Plasmon enhanced upconversion emission in Tm3+/Yb3+/lithium niobate single crystal

Light conversion efficiency, as the core issue of luminescence applications, has become the focus of upconversion (UC) study. Here, we have coated Au nano-films in different thicknesses on c-cut Tm3+/Yb3+/lithium niobate (LN) single crystal wafers, and discovered the luminescence intensity could be drastically enhanced by 15.1 and 26.5 folds for blue and red emission, respectively, in a proper Au thickness. Compared to the Au-free sample, optical measurements demonstrate a moderate enhancement of local optical power density. However, considering the non-linear relationship between the coating thickness and the enhancement factor, we attribute the drastic UC enhancement to the size-dependent localized surface plasmon resonance (LSPR); and accordingly, adopt an analytical optical absorption model to calculate the electron density of Au coating, which manipulates the resonance intensity and enhancement factor.
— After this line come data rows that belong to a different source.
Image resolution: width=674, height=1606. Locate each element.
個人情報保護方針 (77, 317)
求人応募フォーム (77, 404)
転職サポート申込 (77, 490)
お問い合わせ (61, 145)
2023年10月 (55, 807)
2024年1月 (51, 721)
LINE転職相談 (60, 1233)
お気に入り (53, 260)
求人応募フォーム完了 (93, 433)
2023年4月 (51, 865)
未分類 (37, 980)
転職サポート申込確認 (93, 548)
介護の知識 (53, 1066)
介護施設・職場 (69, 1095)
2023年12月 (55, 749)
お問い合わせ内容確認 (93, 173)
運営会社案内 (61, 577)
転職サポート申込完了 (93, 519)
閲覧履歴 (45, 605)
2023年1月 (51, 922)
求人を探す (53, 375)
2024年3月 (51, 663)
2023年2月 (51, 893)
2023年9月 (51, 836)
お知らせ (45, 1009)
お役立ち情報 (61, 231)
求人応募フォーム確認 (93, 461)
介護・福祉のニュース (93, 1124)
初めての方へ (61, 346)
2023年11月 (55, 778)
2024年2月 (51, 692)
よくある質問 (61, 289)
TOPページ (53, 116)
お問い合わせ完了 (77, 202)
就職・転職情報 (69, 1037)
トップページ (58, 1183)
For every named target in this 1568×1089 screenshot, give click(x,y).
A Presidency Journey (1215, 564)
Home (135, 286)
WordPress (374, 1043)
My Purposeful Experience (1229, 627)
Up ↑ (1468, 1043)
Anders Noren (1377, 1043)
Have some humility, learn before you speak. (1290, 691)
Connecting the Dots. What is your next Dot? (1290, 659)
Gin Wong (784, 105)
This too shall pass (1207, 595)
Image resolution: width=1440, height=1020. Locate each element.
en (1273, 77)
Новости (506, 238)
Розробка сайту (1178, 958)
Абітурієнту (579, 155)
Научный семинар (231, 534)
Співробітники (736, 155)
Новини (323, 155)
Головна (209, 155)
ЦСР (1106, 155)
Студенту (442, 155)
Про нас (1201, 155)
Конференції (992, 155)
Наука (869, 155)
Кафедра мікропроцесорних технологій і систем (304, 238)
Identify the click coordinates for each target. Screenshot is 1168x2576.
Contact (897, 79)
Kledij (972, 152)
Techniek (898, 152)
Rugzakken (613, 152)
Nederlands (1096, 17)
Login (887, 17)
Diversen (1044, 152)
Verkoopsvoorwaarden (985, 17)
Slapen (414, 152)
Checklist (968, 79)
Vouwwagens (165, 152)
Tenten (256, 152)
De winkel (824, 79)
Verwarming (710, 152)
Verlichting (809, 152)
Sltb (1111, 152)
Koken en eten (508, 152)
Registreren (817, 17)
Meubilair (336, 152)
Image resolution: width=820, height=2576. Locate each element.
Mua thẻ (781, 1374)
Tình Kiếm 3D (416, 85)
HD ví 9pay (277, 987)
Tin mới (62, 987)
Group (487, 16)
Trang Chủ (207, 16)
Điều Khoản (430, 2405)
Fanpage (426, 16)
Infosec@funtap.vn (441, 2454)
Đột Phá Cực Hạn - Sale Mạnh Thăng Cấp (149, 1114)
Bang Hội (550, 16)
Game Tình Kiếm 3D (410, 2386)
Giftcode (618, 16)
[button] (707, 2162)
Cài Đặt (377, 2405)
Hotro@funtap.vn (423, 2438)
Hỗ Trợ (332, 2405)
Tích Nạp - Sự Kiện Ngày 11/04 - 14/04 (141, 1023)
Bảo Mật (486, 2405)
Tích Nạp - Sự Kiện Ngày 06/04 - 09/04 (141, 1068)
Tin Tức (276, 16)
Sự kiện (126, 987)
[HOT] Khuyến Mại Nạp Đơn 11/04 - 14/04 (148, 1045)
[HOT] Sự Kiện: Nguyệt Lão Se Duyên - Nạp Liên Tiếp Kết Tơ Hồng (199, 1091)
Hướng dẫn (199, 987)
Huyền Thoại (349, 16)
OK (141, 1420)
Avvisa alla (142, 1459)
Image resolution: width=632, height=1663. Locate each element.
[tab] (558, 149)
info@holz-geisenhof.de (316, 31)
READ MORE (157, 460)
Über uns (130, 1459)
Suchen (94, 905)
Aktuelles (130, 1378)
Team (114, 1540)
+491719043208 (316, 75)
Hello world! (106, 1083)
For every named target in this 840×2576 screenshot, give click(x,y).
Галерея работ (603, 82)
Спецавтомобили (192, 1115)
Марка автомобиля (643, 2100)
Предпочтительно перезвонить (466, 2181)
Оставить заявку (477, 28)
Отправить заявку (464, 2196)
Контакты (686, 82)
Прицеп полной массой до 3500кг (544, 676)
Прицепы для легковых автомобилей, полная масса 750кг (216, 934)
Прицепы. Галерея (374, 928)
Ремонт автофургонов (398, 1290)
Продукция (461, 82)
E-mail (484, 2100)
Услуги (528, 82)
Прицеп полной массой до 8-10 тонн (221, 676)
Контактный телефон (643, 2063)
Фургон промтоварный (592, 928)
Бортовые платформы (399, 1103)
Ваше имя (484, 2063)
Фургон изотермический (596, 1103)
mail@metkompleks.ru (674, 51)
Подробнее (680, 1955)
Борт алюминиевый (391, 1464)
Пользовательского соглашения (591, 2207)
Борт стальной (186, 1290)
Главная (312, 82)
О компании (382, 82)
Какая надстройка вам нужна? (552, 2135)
The above explanation is further verified by the variation of LSPR frequency. These findings interpret the interaction between nano-scale Au coating and crystal surface, and demonstrate the feasibility and superiority of LSPR-enhanced UC luminescence in crystalline materials.

Automated summary

Coating different thicknesses of Au nano-films on Tm3+/Yb3+/lithium niobate (LN) single crystal wafers can significantly enhance the luminescence intensity for blue and red emission. The enhancement is attributed to size-dependent localized surface plasmon resonance (LSPR) and manipulation of resonance intensity and enhancement factor by calculating the electron density of Au coating using an analytical optical absorption model.